- **EXERCISE DETAILS**: Repeat the full listing below verbatim and keep the images out.

↓↓↓

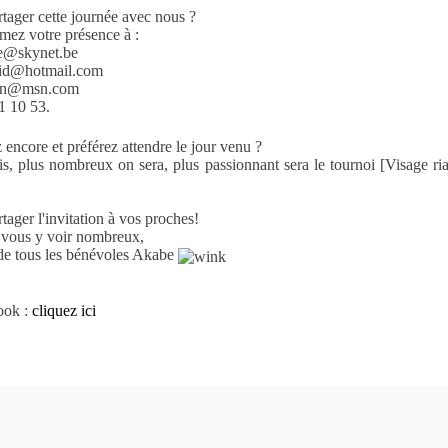
tager cette journée avec nous ?
mez votre présence à :
te@skynet.be
roid@hotmail.com
cin@msn.com
1 10 53.
 encore et préférez attendre le jour venu ?
is, plus nombreux on sera, plus passionnant sera le tournoi [Visage ri
tager l'invitation à vos proches!
 vous y voir nombreux,
 de tous les bénévoles Akabe
ook :
cliquez ici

↑↑↑

- **WRITTEN ANSWER**:
tager cette journée avec nous ?
mez votre présence à :
te@skynet.be
roid@hotmail.com
cin@msn.com
1 10 53.
 encore et préférez attendre le jour venu ?
is, plus nombreux on sera, plus passionnant sera le tournoi [Visage ri
tager l'invitation à vos proches!
 vous y voir nombreux,
 de tous les bénévoles Akabe
ook :
cliquez ici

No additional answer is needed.